Your goal:
Check each line of the entries. Copy the ones that contain the string "Marketing".

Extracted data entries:
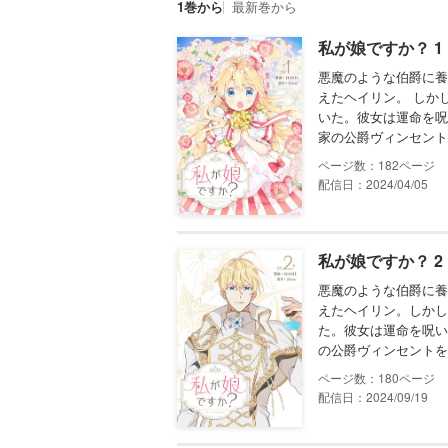
1巻から
最新巻から
私が娘ですか？ 1
悪魔のような伯爵に養
えたヘイリン。 しか
いた。彼女は運命を呪
家の公爵ヴィンセント
182
配信日：2024/04/05
私が娘ですか？ 2
悪魔のような伯爵に養
えたヘイリン。しかし
た。彼女は運命を呪い
の公爵ヴィンセントを
180
配信日：2024/09/19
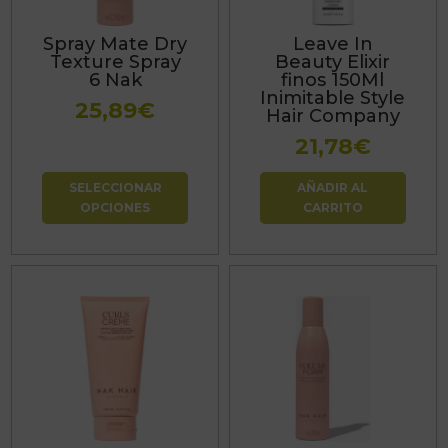
Las
Spray Mate Dry
Leave In
opciones
Texture Spray
Beauty Elixir
se
6 Nak
finos 150Ml
Inimitable Style
pueden
25,89
€
Hair Company
elegir
21,78
€
en
la
SELECCIONAR
AÑADIR AL
página
OPCIONES
CARRITO
de
producto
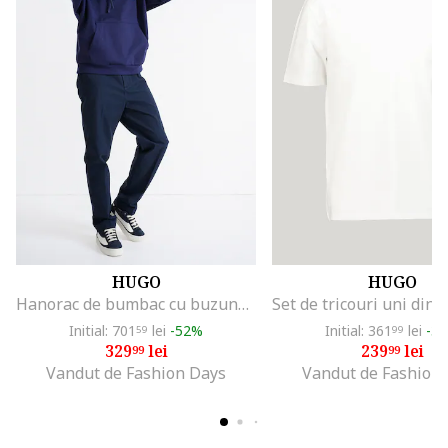
HUGO
HUGO
Hanorac de bumbac cu buzunar kangaroo Ditchie, Bleumarin
Initial: 701
lei
-52%
Initial: 361
lei
-3
59
99
329
lei
239
lei
99
99
Vandut de Fashion Days
Vandut de Fashion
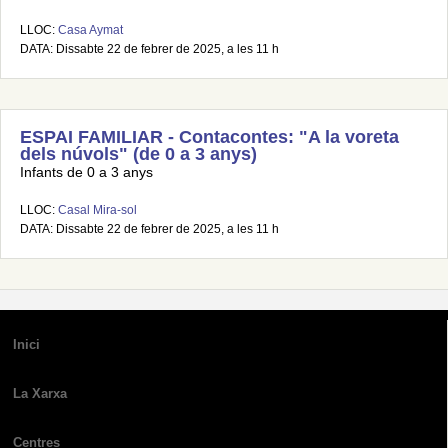
LLOC:
Casa Aymat
DATA: Dissabte 22 de febrer de 2025, a les 11 h
ESPAI FAMILIAR - Contacontes: "A la voreta
dels núvols" (de 0 a 3 anys)
Infants de 0 a 3 anys
LLOC:
Casal Mira-sol
DATA: Dissabte 22 de febrer de 2025, a les 11 h
Inici
La Xarxa
Centres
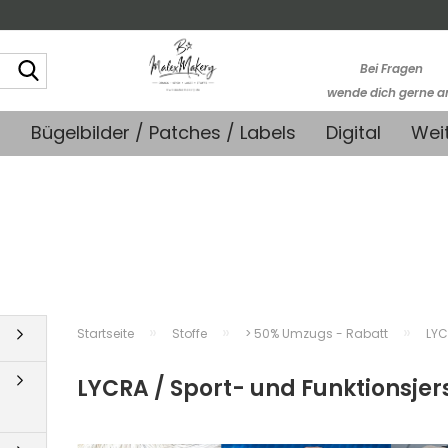
Suche...
Bei Fragen
wende dich gerne a
kontakt@stoffmonk
+
Bügelbilder / Patches / Labels
Digital
Wei
-Kein telefonische
Support-
»
»
»
Startseite
Stoffe
> 50% Umzugs - Rabatt
LYC
LYCRA / Sport- und Funktionsjer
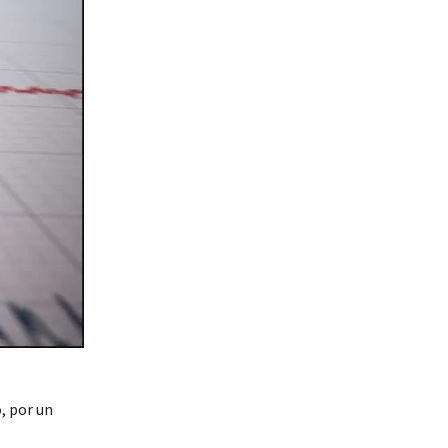
, por un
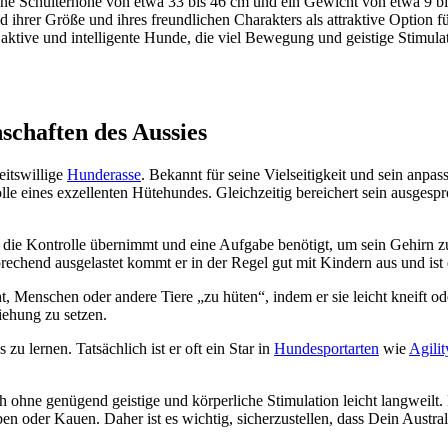
en eine Schul­ter­hö­he von etwa 33 bis 46 cm und ein Gewicht von etwa 9
d ihrer Grö­ße und ihres freund­li­chen Cha­rak­ters als attrak­ti­ve Opti­on 
ve und intel­li­gen­te Hun­de, die viel Bewe­gung und geis­ti­ge Sti­mu­la­ti
schaf­ten des Aus­sies
its­wil­li­ge
Hun­de­ras­se
. Bekannt für sei­ne Viel­sei­tig­keit und sein anpas
l­le eines exzel­len­ten Hüte­hun­des. Gleich­zei­tig berei­chert sein aus­ge­spr
ne die Kon­trol­le über­nimmt und eine Auf­ga­be benö­tigt, um sein Gehirn 
spre­chend aus­ge­las­tet kommt er in der Regel gut mit Kin­dern aus und ist e
t, Men­schen oder ande­re Tie­re „zu hüten“, indem er sie leicht kneift ode
ie­hung zu set­zen.
 zu ler­nen. Tat­säch­lich ist er oft ein Star in
Hun­de­sport­ar­ten
wie
Agi­li­t
h ohne genü­gend geis­ti­ge und kör­per­li­che Sti­mu­la­ti­on leicht lang­
ben oder Kau­en. Daher ist es wich­tig, sicher­zu­stel­len, dass Dein Aus­tra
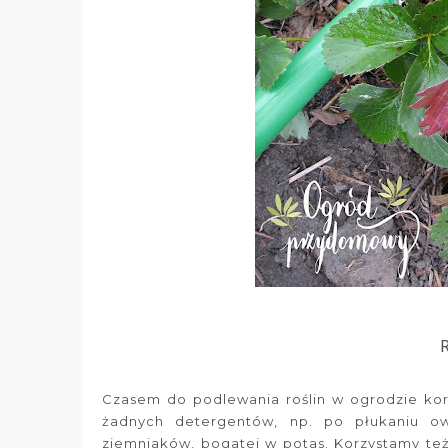
Czasem do podlewania roślin w ogrodzie kor
żadnych detergentów, np. po płukaniu o
ziemniaków, bogatej w potas. Korzystamy też 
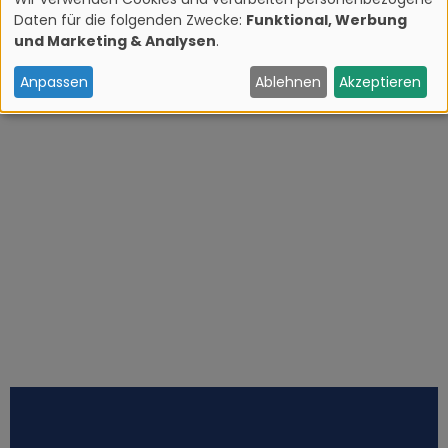
Daten für die folgenden Zwecke:
Funktional, Werbung
V
und Marketing & Analysen
.
e
Anpassen
Ablehnen
Akzeptieren
r
w
e
n
d
u
n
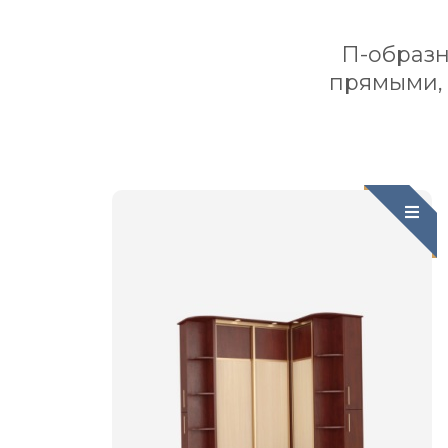
П-образн
прямыми,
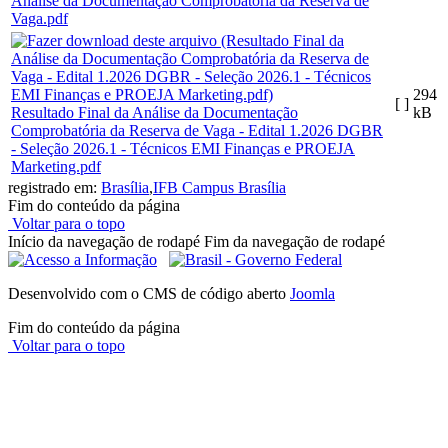
Análise da Documentação Comprobatória da Reserva de
Vaga.pdf
294
[ ]
Resultado Final da Análise da Documentação
kB
Comprobatória da Reserva de Vaga - Edital 1.2026 DGBR
- Seleção 2026.1 - Técnicos EMI Finanças e PROEJA
Marketing.pdf
registrado em:
Brasília
,
IFB Campus Brasília
Fim do conteúdo da página
Voltar para o topo
Início da navegação de rodapé
Fim da navegação de rodapé
Desenvolvido com o CMS de código aberto
Joomla
Fim do conteúdo da página
Voltar para o topo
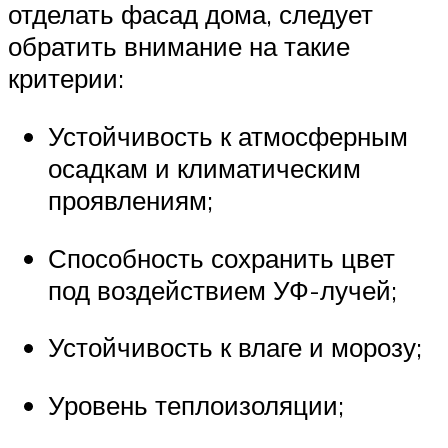
отделать фасад дома, следует
обратить внимание на такие
критерии:
Устойчивость к атмосферным
осадкам и климатическим
проявлениям;
Способность сохранить цвет
под воздействием УФ-лучей;
Устойчивость к влаге и морозу;
Уровень теплоизоляции;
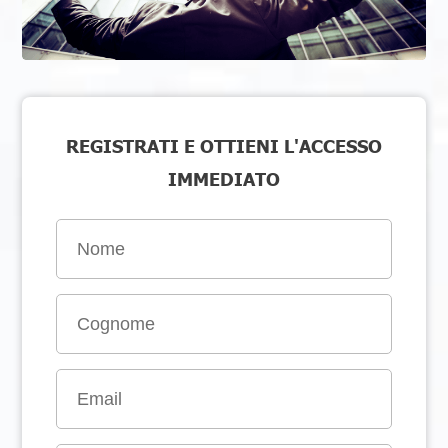
REGISTRATI E OTTIENI L'ACCESSO
IMMEDIATO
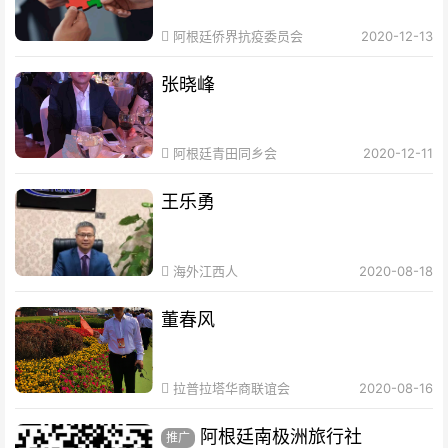
阿根廷侨界抗疫委员会
2020-12-13
张晓峰
阿根廷青田同乡会
2020-12-11
王乐勇
海外江西人
2020-08-18
董春风
拉普拉塔华商联谊会
2020-08-16
阿根廷南极洲旅行社
推广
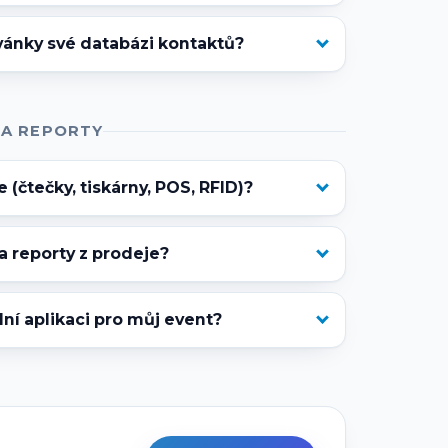
vánky své databázi kontaktů?
 A REPORTY
 (čtečky, tiskárny, POS, RFID)?
 a reporty z prodeje?
ní aplikaci pro můj event?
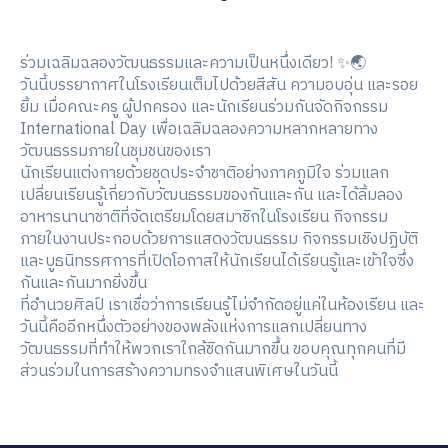
ร่วมเฉลิมฉลองวัฒนธรรมและความเป็นหนึ่งเดียว! ✨🌏
วันนี้บรรยากาศในโรงเรียนเต็มไปด้วยสีสัน ความอบอุ่น และรอย
ยิ้ม เมื่อคณะครู ผู้ปกครอง และนักเรียนร่วมกันจัดกิจกรรม
International Day เพื่อเฉลิมฉลองความหลากหลายทาง
วัฒนธรรมภายในชุมชนของเรา
นักเรียนแต่งกายด้วยชุดประจำชาติอย่างภาคภูมิใจ ร่วมแลก
เปลี่ยนเรียนรู้เกี่ยวกับวัฒนธรรมของกันและกัน และได้ลิ้มลอง
อาหารนานาชาติที่จัดเตรียมโดยสมาชิกในโรงเรียน กิจกรรม
ภายในงานประกอบด้วยการแสดงวัฒนธรรม กิจกรรมเชิงปฏิบัติ
และบูธนิทรรศการที่เปิดโอกาสให้นักเรียนได้เรียนรู้และเข้าใจซึ่ง
กันและกันมากยิ่งขึ้น
ที่อำนวยศิลป์ เราเชื่อว่าการเรียนรู้ไม่จำกัดอยู่แค่ในห้องเรียน และ
วันนี้คืออีกหนึ่งตัวอย่างของพลังแห่งการแลกเปลี่ยนทาง
วัฒนธรรมที่ทำให้พวกเราใกล้ชิดกันมากขึ้น ขอบคุณทุกคนที่มี
ส่วนร่วมในการสร้างความทรงจำแสนพิเศษในวันนี้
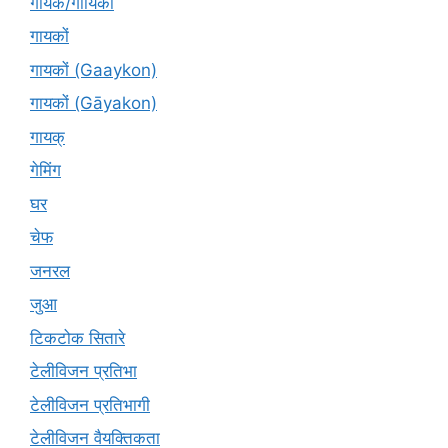
गायक/गायिका
गायकों
गायकों (Gaaykon)
गायकों (Gāyakon)
गायक्
गेमिंग
घर
चेफ
जनरल
जुआ
टिकटोक सितारे
टेलीविजन प्रतिभा
टेलीविजन प्रतिभागी
टेलीविजन वैयक्तिकता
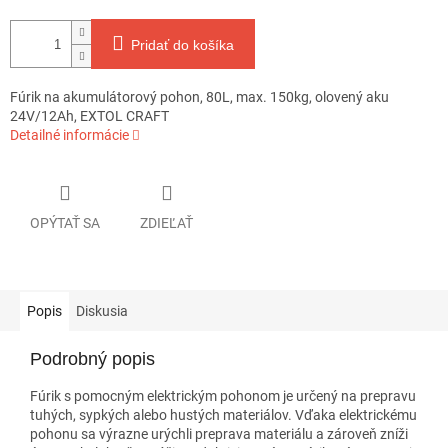
Pridať do košíka
Fúrik na akumulátorový pohon, 80L, max. 150kg, olovený aku
24V/12Ah, EXTOL CRAFT
Detailné informácie
OPÝTAŤ SA
ZDIEĽAŤ
Popis
Diskusia
Podrobný popis
Fúrik s pomocným elektrickým pohonom je určený na prepravu
tuhých, sypkých alebo hustých materiálov. Vďaka elektrickému
pohonu sa výrazne urýchli preprava materiálu a zároveň zníži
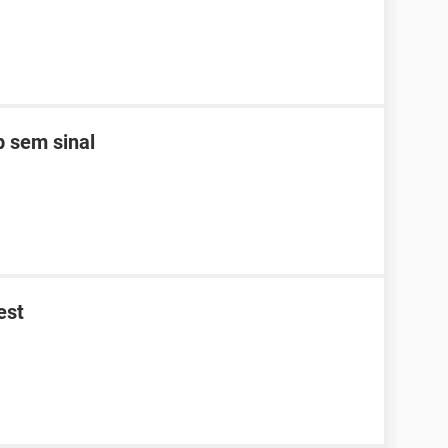
 sem sinal
est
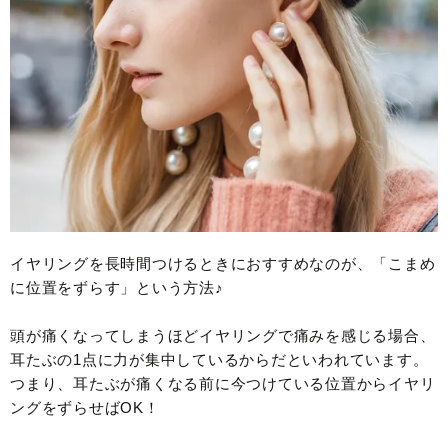
イヤリングを長時間つけるときにおすすめなのが、「こまめ
に位置をずらす」という方法♪
頭が痛くなってしまうほどイヤリングで痛みを感じる場合、
耳たぶの1点に力が集中しているからだといわれています。
つまり、耳たぶが痛くなる前に今つけている位置からイヤリ
ングをずらせばOK！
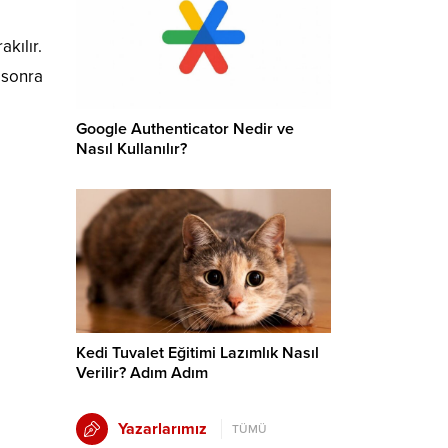
kılır.
n sonra
Google Authenticator Nedir ve
Nasıl Kullanılır?
Kedi Tuvalet Eğitimi Lazımlık Nasıl
Verilir? Adım Adım
Yazarlarımız
TÜMÜ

Task answer:
und Marketing & Analysen
Marketing.pdf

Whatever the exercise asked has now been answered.